The prince gave the vaulted chamber a cursory glance as he entered, taking in the polished stone floor, the Crowned Rose banners hanging from the rafters, the swaths of red velvet draping the throne of Amantier, and the absence of gentry and nobility. His steps echoed as he crossed to meet his cousin.

Rille smiled down at him from the dais, amber eyes cat-like in the colors streaming from high, stained-glass windows. Her pale hair had been piled and coiffed on her head, and she wore a gown of green velvet and gold satin.

Jetekesh climbed the dais steps. “Hello, Rille.”

“Salutations, Lord Cousin.” She dipped into a graceful curtsy. As her grim eyes lifted, fear flashed through them.

Jetekesh frowned. “Not that I’m unhappy to see you, but your unannounced appearance does instill a sense of anxiety.”

Her smile stretched thin. “Astute, Lord Cousin. I’m not here to socialize.”

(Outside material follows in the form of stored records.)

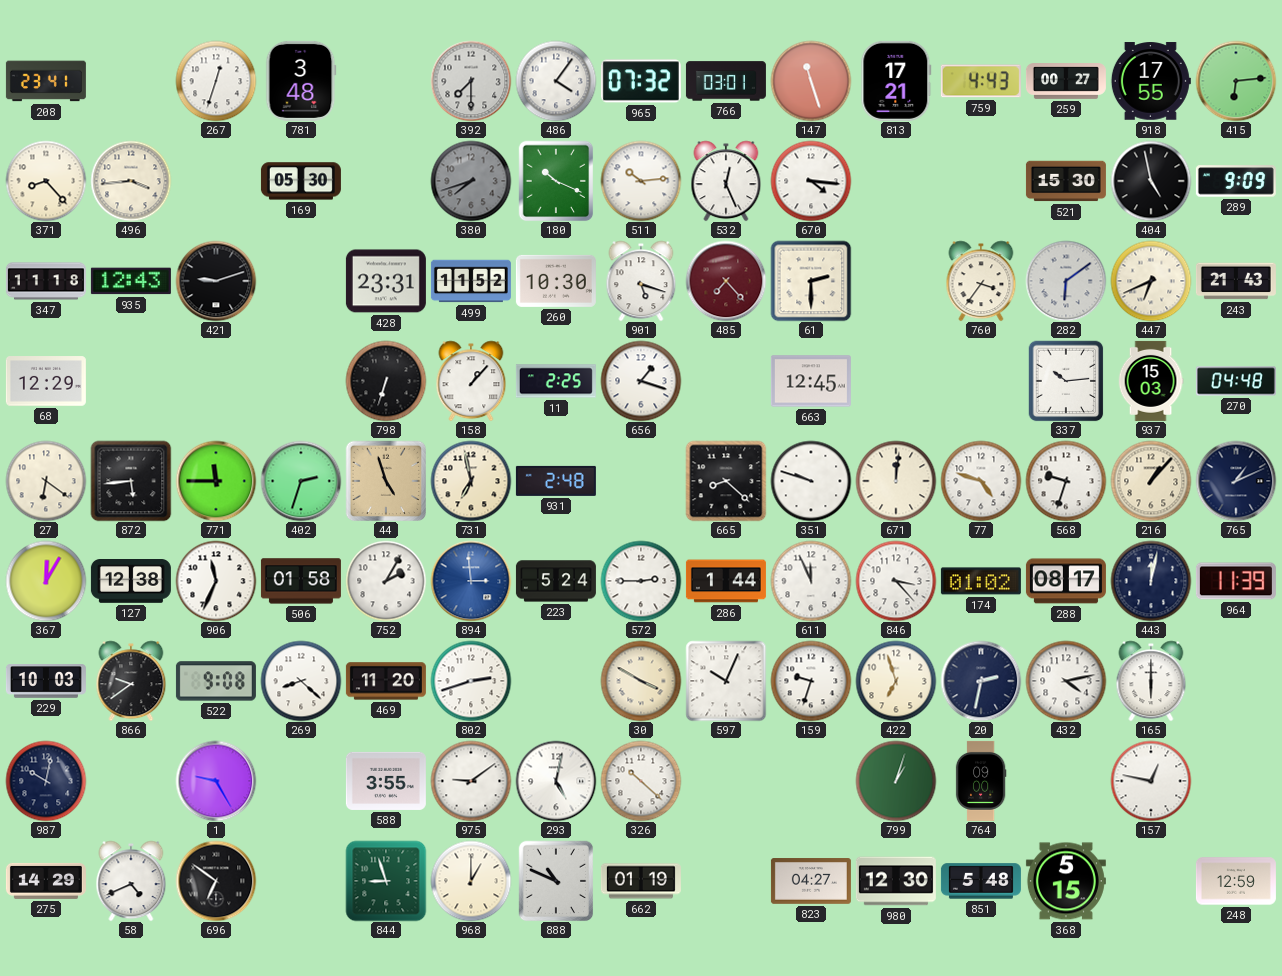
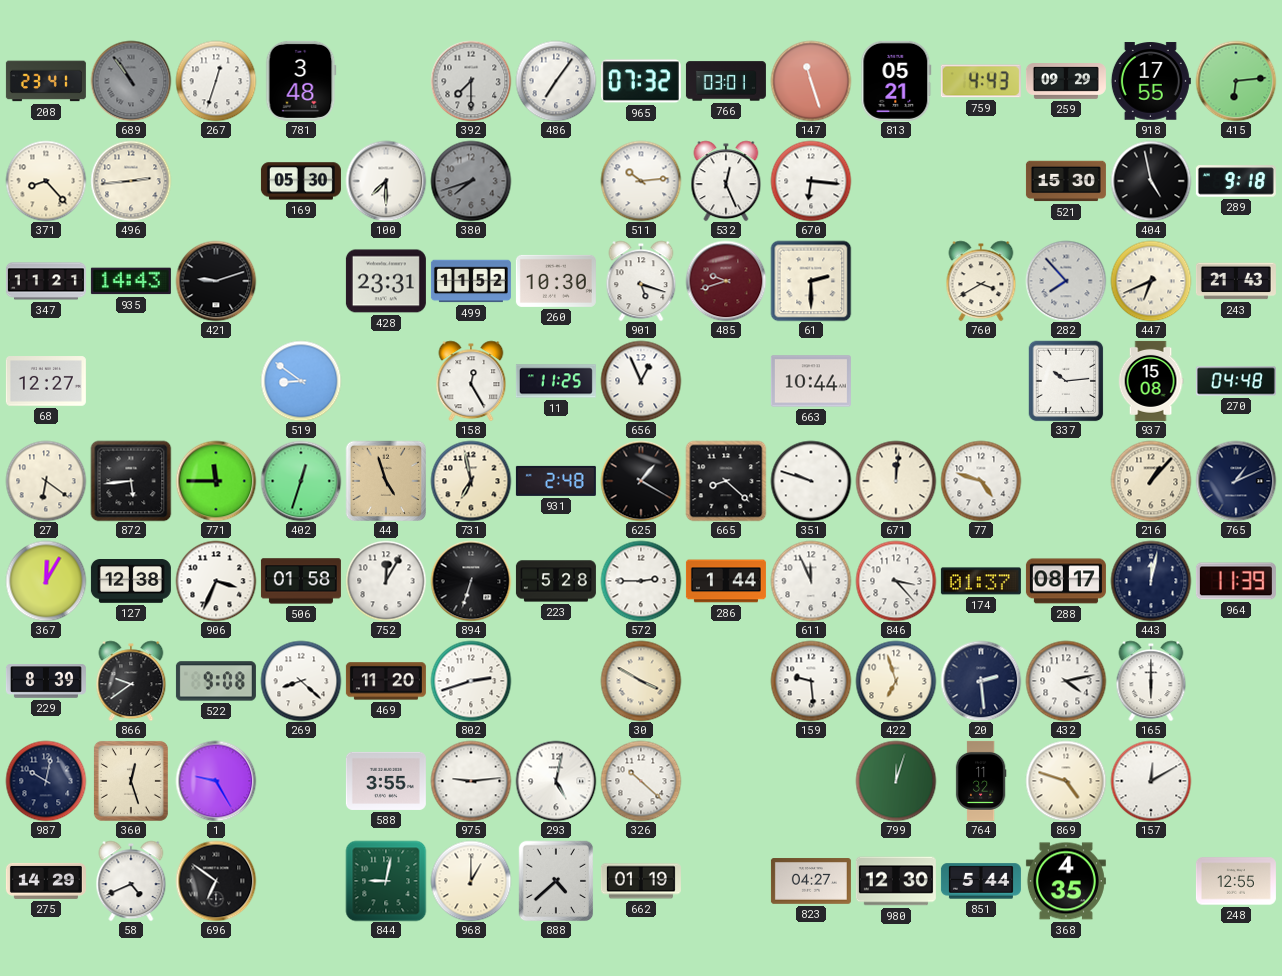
689: none -> 10:54
486: 4:06 -> 7:06
813: 17:21 -> 05:21
259: 00:27 -> 09:29
496: 3:44 -> 2:44
100: none -> 7:30
180: 10:19 -> none
670: 4:16 -> 6:16
289: 9:09 -> 9:18
347: 11:18 -> 11:21
935: 12:43 -> 14:43
485: 7:23 -> 9:42
760: 3:36 -> 3:40
282: 6:09 -> 7:53
68: 12:29 -> 12:27
519: none -> 8:51
798: 6:33 -> none
158: 1:07 -> 12:25
11: 2:25 -> 11:25
656: 1:18 -> 12:56
663: 12:45 -> 10:44
937: 15:03 -> 15:08
402: 2:33 -> 12:33
625: none -> 1:20
568: 9:33 -> none
906: 11:34 -> 3:34
752: 2:05 -> 12:05
894: 2:59 -> 6:33
894 dial: blue -> black
223: 5:24 -> 5:28
174: 01:02 -> 01:37
229: 10:03 -> 8:39
597: 10:04 -> none
159: 9:33 -> 9:29
20: 2:32 -> 2:29
360: none -> 12:27
975: 9:09 -> 9:14
799: 1:03 -> 12:03
764: 09:00 -> 11:32
869: none -> 4:48
157: 12:47 -> 12:10
844: 8:57 -> 9:02
888: 10:49 -> 4:38
851: 5:48 -> 5:44
368: 5:15 -> 4:35
248: 12:59 -> 12:55
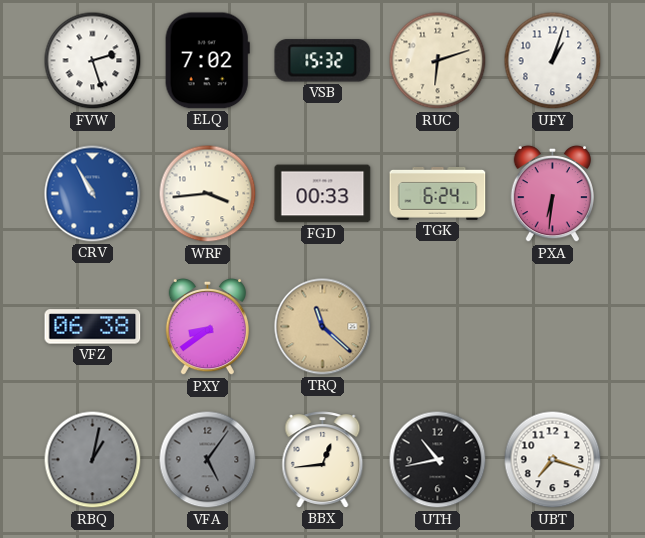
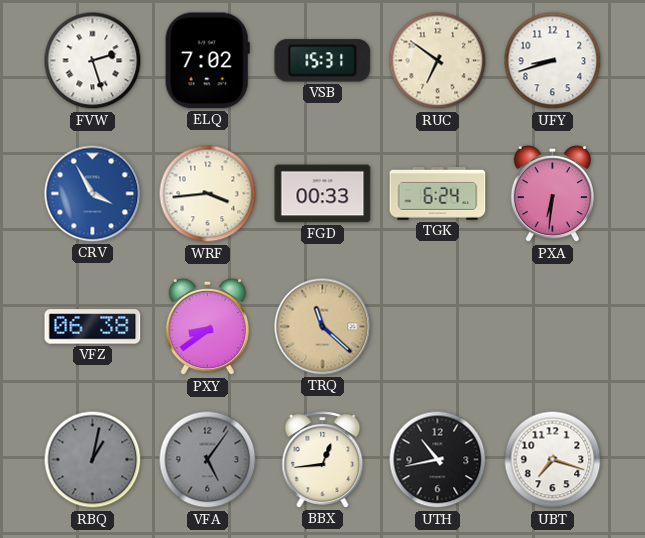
VSB: 15:32 -> 15:31
RUC: 6:12 -> 6:51
UFY: 1:03 -> 8:42
CRV: 10:55 -> 3:55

Movement in his periphery snared Jetekesh’s notice. He glanced left to find Sir Yeshton near the dais, cloaked in the shadows of a sunless corner. The knight looked much more polished than he had on the road last year. His long, dark blond hair was half pulled back; his scruffy dusting of whiskers had turned into a respectable, trimmed beard; and his brocaded clothes were tailored and costly. Rille doted on the knight, there was little doubt of that. But then, Sir Yeshton had saved her after her household had been slaughtered by the Blood Knights of KryTeer during their march on Amantier. Jetekesh suspected she had unofficially adopted Yeshton as a surrogate father.

The knight’s gray eyes collided with Jetekesh’s—grim, pensive—then Yeshton bowed at the waist. 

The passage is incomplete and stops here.